17. The exclusion of missing values-- OLAP-system, presenting these to the user, must discard all the missing values. In other words, missing values \u200b\u200bshould differ from zero values.

18. Processing of missing values \u200b\u200b- the OLAP system must ignore all the missing values \u200b\u200bwithout taking into account their source. This feature is associated with the 17th rule.

In addition, the Codd broke all 18 rules for the next four groups, calling them features. These groups received names in, S, R and D.

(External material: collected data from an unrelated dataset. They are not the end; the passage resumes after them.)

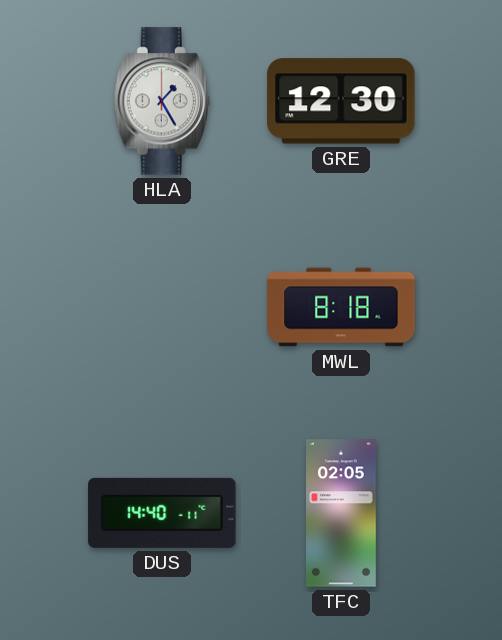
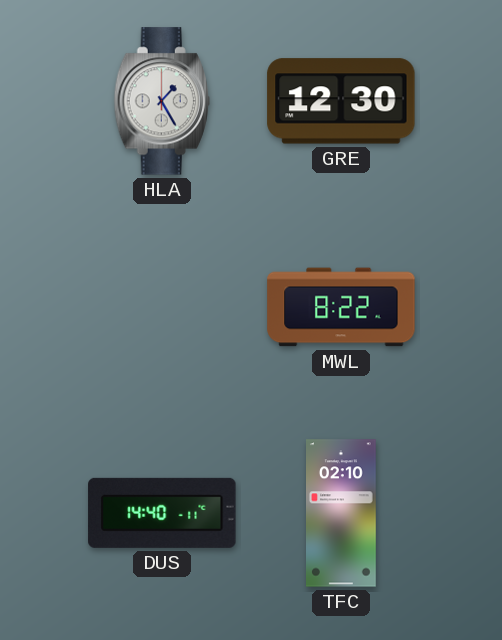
MWL: 8:18 -> 8:22
TFC: 02:05 -> 02:10
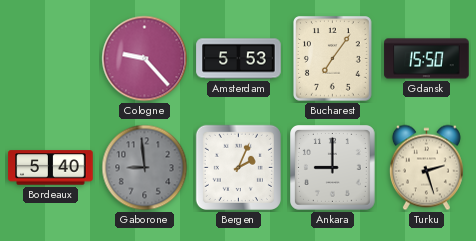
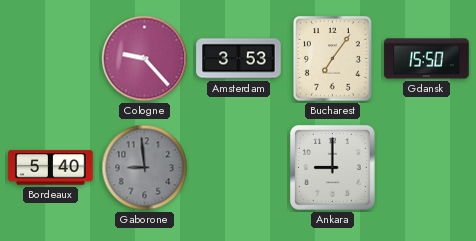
Amsterdam: 5:53 -> 3:53
Bergen: 2:04 -> none
Turku: 2:27 -> none
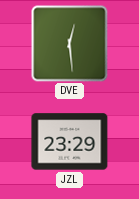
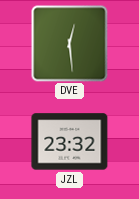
JZL: 23:29 -> 23:32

The main features (B) include the following rules:

Multidimensional conceptual representation of data (rule 1);

Intuitive data manipulation (rule 10);

Availability (rule 3);

Batch extraction against interpretation (rule 13);

Support for all OLAP analysis models (rule 14);

Architecture "Client-server" (rule 5);

Transparency (rule 2);

Multiplayer support (rule 8)

Special features (s):

Processing of abnormalized data (rule 15);

Saving OLAP results: storing them separately from the source data (rule 16);

Elimination of missing values \u200b\u200b(rule 17);

Processing of missing values \u200b\u200b(rule 18). Features of reporting (R):

Reporting flexibility (rule 11);

Standard report performance (rule 4);

Automatic setting physical level (Changed Original Rule 7).

Measurement Management (D):

Universality of measurements (rule 6);

Unlimited number of measurements and aggregation levels (rule 12);

Unlimited operations between dimensions (rule 9).